Am bewegendsten sind die Ansagen der Künstler; weniger die der Ostkünstler, bei denen man auch Skepsis rauszuhören meint. Die Euphorie des Augenblicks hört man bei den Ansagen der West-Rockstars. Joe Cocker sagt: "Es ist Eure Nacht, Leute. Es sind Eure Tage." Danach singt er "With a little help from my friends" - im Background-Chor Heinz Rudolf Kunze, Udo Lindenberg, Wolfgang Niedecken und Ulla Meinecke. Der emotionale Höhepunkt wird erreicht, als der erst kurzzeitig genesene Udo Lindenberg auftritt. Er säuselt, er näselt und er schwächelt merklich. Aber er findet eine lyrische Sprache für das, was da gerade mit Deutschland passiert: "Die Vopos stehen noch an der Mauer, aber die Mauer ist bleich geworden. Ein Riesensouvenir. Der Rest muss auch noch weg." Lindenberg weiter: "Und dann sollen beim Abreißen die Männer in den Uniformen ihre Knarren wegschmeißen, auf beiden Seiten, und einfach durchgehen, durchgehen. Löcher da rein machen. Ganz ganz große Löcher. Und dann seid nämlich ihr alle ganz easy in fuffzehn Minuten auf dem Kurfürstendamm. Der Sonderzug aus Pankow braucht einen neuen Lokführer, neue Schaffner und wesentlich besseren Service." Dann singt Lindenberg tatsächlich "Sonderzug aus Pankow" statt "Sonderzug nach Pankow".

Als letztes tritt Nena auf und singt: "Wunder geschehen/ ich hab's gesehen/ es gibt so vieles/ was wir nicht verstehen." Natürlich ist das kitschig bis zur Unerträglichkeit. Aber es trifft den Zeitgeist. Für viele ist dieses Lied, und nicht der Scorpions-Klassiker "Wind Of Change", die Hymne zum Fall der Mauer.

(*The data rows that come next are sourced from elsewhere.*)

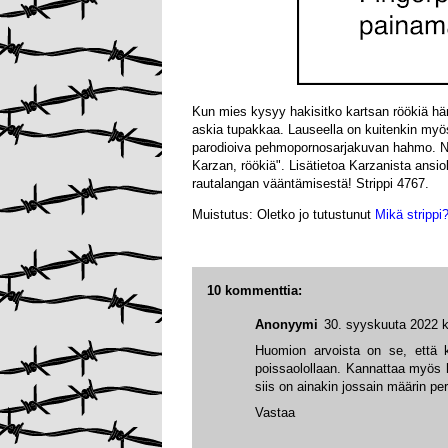
Kun mies kysyy hakisitko kartsan röökiä häne
askia tupakkaa. Lauseella on kuitenkin myös 
parodioiva pehmopornosarjakuvan hahmo. N
Karzan, röökiä". Lisätietoa Karzanista ansio
rautalangan vääntämisestä!
Strippi 4767.
Muistutus: Oletko jo tutustunut
Mikä strippi?
10 kommenttia:
Anonyymi
30. syyskuuta 2022 k
Huomion arvoista on se, että k
poissaolollaan. Kannattaa myös h
siis on ainakin jossain määrin p
Vastaa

Vielleicht ist es einer der größeren Irrtümer der deutschen Fernsehgeschichte, dass kein Sender Bilder des Konzerts übertrug. Der SFB hatte sich entschieden, stattdessen ein klassisches Konzert der Berliner Philharmoniker zu senden. Das Album "Mauerfall" - klanglich eine Katastrophe - wurde laut Plattenfirma erst kürzlich im Archiv von Rundfunk Berlin-Brandenburg wiederentdeckt. Als "legendäres deutsches Rockkonzert" vermarktet die Plattenfirma Universal-Panorama dieses Album. Traurig nur: Alle Künstler zu gewinnen, ist nicht gelungen. Deshalb fehlt Westernhagens Lied "Freiheit", das er dort spielte. Auch Nena und Die Toten Hosen sind nicht zu hören. Die Plattenfirmen von Ost- und Westkünstlern sollen sich über die Lizenzen nicht einig geworden sein. Man sollte deshalb die Erinnerung mit einem Vers des Lindenberg-Songs "Mädchen aus Ost-Berlin" schließen: "Denn wir wollen doch nur zusammen sein, vielleicht auch etwas länger, vielleicht auch etwas enger."